■ **Exercise directions**: Pictures in the entries below are excluded; copy only the lines from the one containing "te of Cultural Relics and" to the one containing "Any guarantees associated", both included.

■ **Provided records**:
■ ■ ■

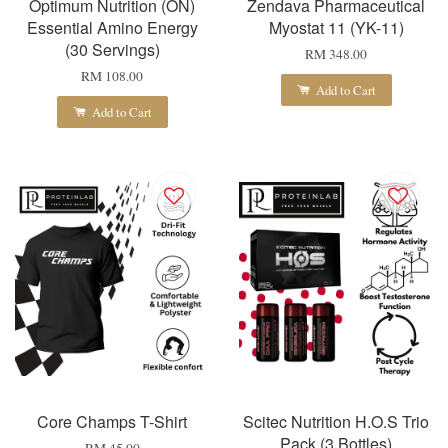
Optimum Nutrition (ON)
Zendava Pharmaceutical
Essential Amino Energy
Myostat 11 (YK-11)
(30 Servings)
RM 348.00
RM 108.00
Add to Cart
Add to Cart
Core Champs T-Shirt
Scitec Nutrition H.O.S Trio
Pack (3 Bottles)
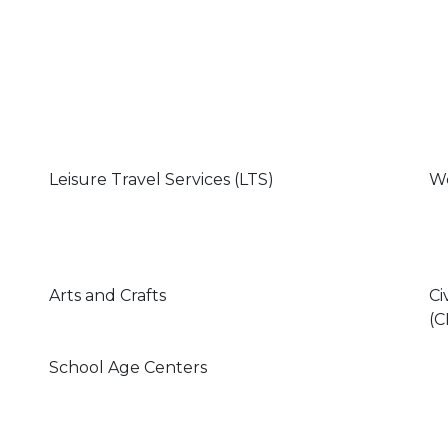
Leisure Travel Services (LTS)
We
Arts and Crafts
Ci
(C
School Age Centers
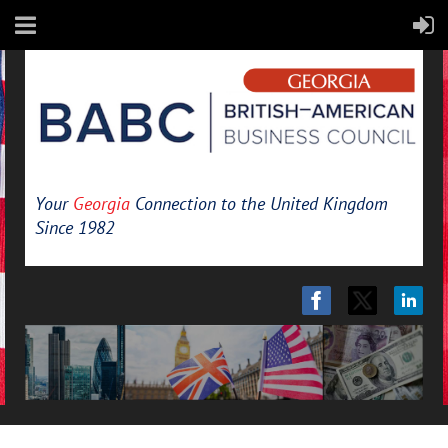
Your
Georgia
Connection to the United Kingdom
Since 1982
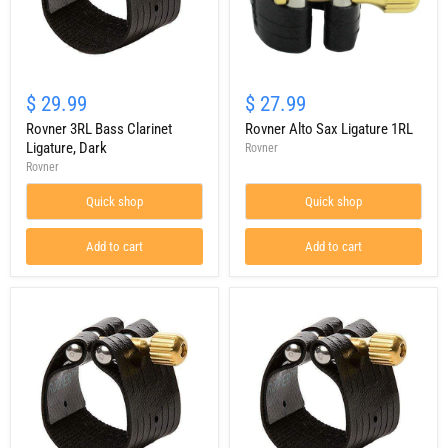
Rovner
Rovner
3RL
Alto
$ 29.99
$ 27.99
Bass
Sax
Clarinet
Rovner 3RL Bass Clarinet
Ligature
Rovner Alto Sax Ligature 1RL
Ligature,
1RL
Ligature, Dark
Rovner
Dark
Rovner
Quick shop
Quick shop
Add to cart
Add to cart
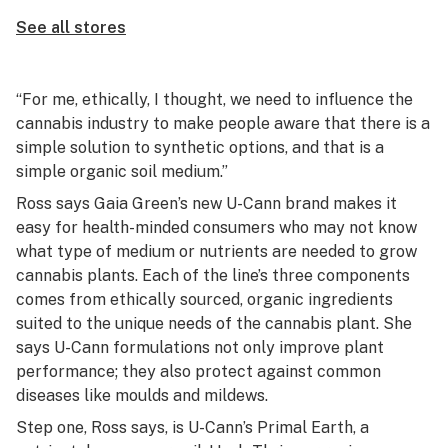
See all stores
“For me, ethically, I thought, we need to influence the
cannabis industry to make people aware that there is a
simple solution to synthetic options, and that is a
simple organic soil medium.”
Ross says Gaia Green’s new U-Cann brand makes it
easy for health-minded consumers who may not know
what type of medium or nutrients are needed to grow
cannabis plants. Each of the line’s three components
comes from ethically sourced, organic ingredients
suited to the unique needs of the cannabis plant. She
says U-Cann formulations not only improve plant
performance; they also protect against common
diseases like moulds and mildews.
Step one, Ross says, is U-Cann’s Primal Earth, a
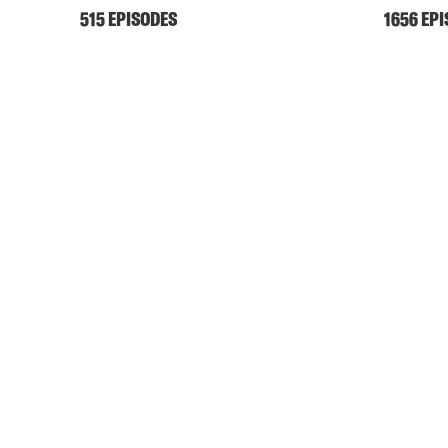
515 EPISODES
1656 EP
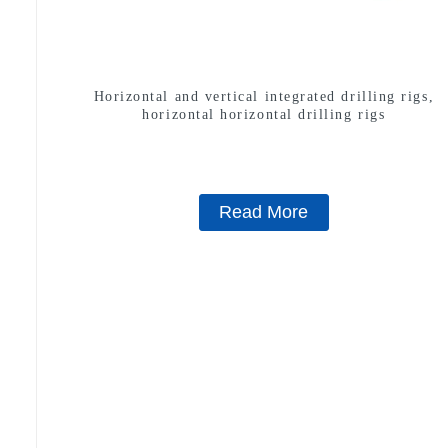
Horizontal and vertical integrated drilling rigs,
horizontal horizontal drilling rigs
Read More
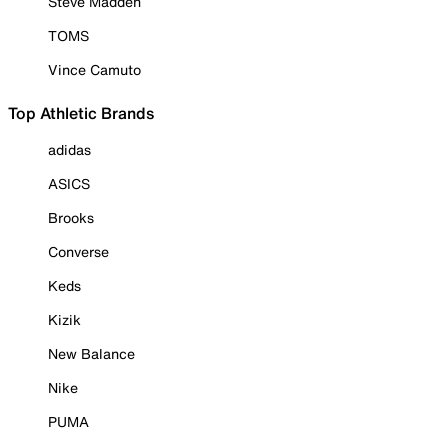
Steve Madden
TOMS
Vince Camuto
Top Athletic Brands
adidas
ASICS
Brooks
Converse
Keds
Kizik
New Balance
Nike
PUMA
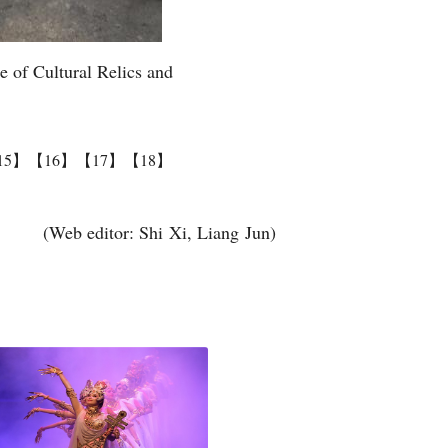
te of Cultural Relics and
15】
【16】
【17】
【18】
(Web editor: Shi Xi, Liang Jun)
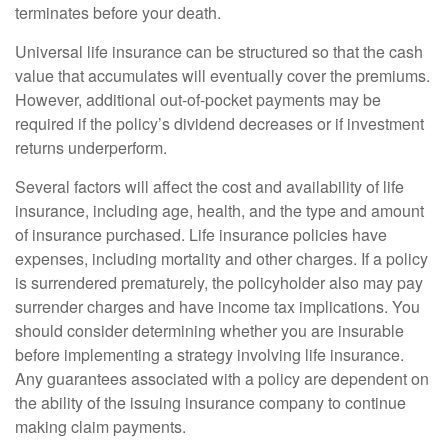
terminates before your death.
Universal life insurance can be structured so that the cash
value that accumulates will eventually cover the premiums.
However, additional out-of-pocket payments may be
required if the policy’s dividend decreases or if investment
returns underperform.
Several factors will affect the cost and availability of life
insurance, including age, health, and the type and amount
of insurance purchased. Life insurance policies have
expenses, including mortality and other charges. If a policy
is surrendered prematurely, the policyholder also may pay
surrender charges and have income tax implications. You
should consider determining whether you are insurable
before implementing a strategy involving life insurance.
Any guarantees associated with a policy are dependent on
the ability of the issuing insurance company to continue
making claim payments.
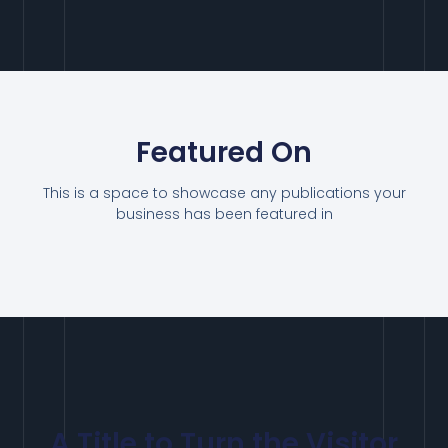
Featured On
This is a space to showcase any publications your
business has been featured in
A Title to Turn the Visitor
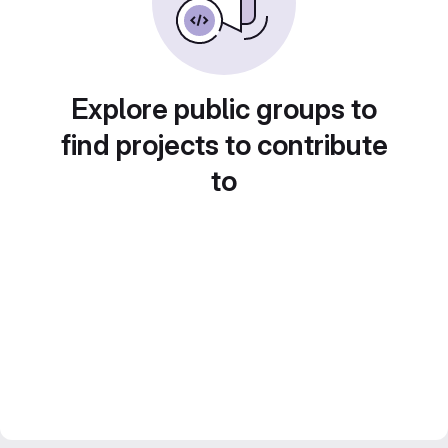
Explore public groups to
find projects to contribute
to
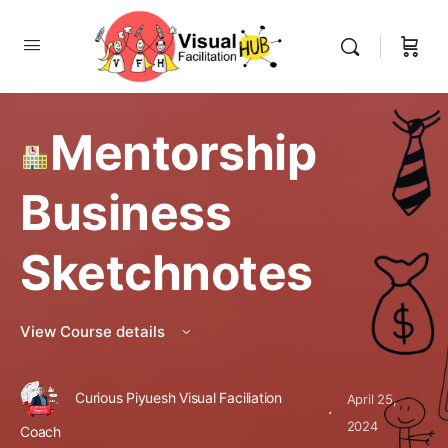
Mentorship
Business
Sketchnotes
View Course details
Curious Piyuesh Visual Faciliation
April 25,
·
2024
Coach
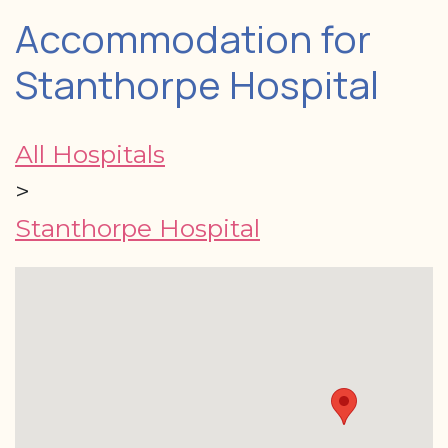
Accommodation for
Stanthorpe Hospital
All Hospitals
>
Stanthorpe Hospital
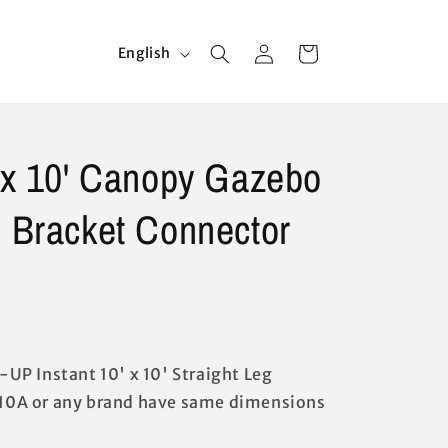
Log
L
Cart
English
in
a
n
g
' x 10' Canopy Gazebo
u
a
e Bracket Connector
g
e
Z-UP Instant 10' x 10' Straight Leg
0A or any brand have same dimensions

■ ■ ■

■ **Task result**:
te of Cultural Relics and
15】
【16】
【17】
【18】
(Web editor: Shi Xi, Liang Jun)
terminates before your death.
Universal life insurance can be structured so that the cash
value that accumulates will eventually cover the premiums.
However, additional out-of-pocket payments may be
required if the policy’s dividend decreases or if investment
returns underperform.
Several factors will affect the cost and availability of life
insurance, including age, health, and the type and amount
of insurance purchased. Life insurance policies have
expenses, including mortality and other charges. If a policy
is surrendered prematurely, the policyholder also may pay
surrender charges and have income tax implications. You
should consider determining whether you are insurable
before implementing a strategy involving life insurance.
Any guarantees associated with a policy are dependent on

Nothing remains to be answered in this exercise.